A store permits its customers to pay with credit card or to receive a % discount (r) for paying cash .For credit card purchases, the business gets 95% of purchase price one-half month later. At an eff annual rate of 12%, the 2 options are equivalent. Find r.

Answer r = 5.45%

[Svak]

Say the price is $100
i=0.12 annual effective

one-half month interest rate j = [(1.12)^1/24-1] = 0.004733


Customer can pay
100(1-r) now OR
95 one-half month later using credit card.

PV of 95 = (95/1.004733)

Equate both and solve for r = 1- [(95/1.004733) (1/100)]

=5.447%

[its_me]

Sh*t

I took one-half month as ( 1.5 months)

[its_me]

What is the PV of a perpetuity -immediatewith pmts of 1,2,3,1,2,3,1,2,3.... assuming annual eff r.o.i 10%.

Answer is 19.3655

i am getting 10 . My Equation is

i got a-angle-3/(1-v^3) at i = .10 as my final expression,

cud also be
la- angle-3 (at i=.10 ) * 1/(id) ( at i = (1.1)^3 - 1 )

and i have no idea where i am going wrong

[Svak]

One way to do:

Think of this in terms of a 3 year increasing annuity immediate.

PV of this increasing annuity immediate is received at beginning of every third year forever.

Effective interest rate for three years = 1.10³=1.331
Effective discount rate for three years=0.2486

PV of the perpetuity = (Ia)_3^┐0.10 ÷ 0.2486 =19.365

[Gandalf]

The same math as Svak, with a slightly different order of operations.

Think of it as three perpetuities-immediate, each making payments once every three years.
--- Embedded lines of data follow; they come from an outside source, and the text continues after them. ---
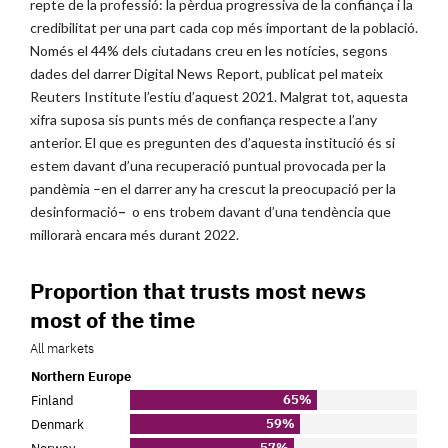
repte de la professió: la pèrdua progressiva de la confiança i la
credibilitat per una part cada cop més important de la població.
Només el 44% dels ciutadans creu en les notícies, segons
dades del darrer Digital News Report, publicat pel mateix
Reuters Institute l’estiu d’aquest 2021. Malgrat tot, aquesta
xifra suposa sis punts més de confiança respecte a l’any
anterior. El que es pregunten des d’aquesta institució és si
estem davant d’una recuperació puntual provocada per la
pandèmia –en el darrer any ha crescut la preocupació per la
desinformació
–
o ens trobem davant d’una tendència que
millorarà encara més durant 2022.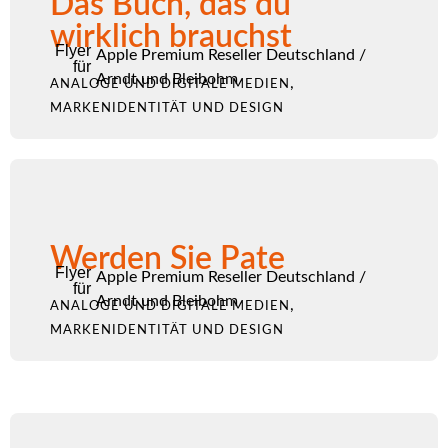
Das Buch, das du
wirklich brauchst
Flyer
Apple Premium Reseller Deutschland
/
für
Arndt und Bleibohm
,
ANALOGE UND DIGITALE MEDIEN
MARKENIDENTITÄT UND DESIGN
Werden Sie Pate
Flyer
Apple Premium Reseller Deutschland
/
für
Arndt und Bleibohm
,
ANALOGE UND DIGITALE MEDIEN
MARKENIDENTITÄT UND DESIGN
The present value of such a perpetuity, 3 years before the first payment, is 1/0.331.

We have the perpetuity paying 3 in years 3,6,9,...; its value at 0 is 3/0.331

We have the perpetuity paying 2 in years 2,5,8,...; its value at -1 is 2/0.331; at 0 is 2.2/0.331.

We have the perpetuity paying 1 in years 1,4,7,...; its value at -2 is 1/0.331; at 0 is 1.21/0.331.

Total is 6.41/0.331.

I think Svak's way of looking at it is better (more likely to be useful when you face a slightly different problem in the future), but it's good to remember there are lots of ways to attack TOI questions. If you don't remember the "right" way, don't give up.